**TASK INPUTS**
###
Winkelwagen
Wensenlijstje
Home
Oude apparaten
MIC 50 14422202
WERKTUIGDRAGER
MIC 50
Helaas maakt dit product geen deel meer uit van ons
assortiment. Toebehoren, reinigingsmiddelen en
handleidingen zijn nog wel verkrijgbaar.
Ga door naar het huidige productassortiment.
###
Go back to the listing above and please repeat it exactly.

Winkelwagen
Wensenlijstje
Home
Oude apparaten
MIC 50 14422202
WERKTUIGDRAGER
MIC 50
Helaas maakt dit product geen deel meer uit van ons
assortiment. Toebehoren, reinigingsmiddelen en
handleidingen zijn nog wel verkrijgbaar.
Ga door naar het huidige productassortiment.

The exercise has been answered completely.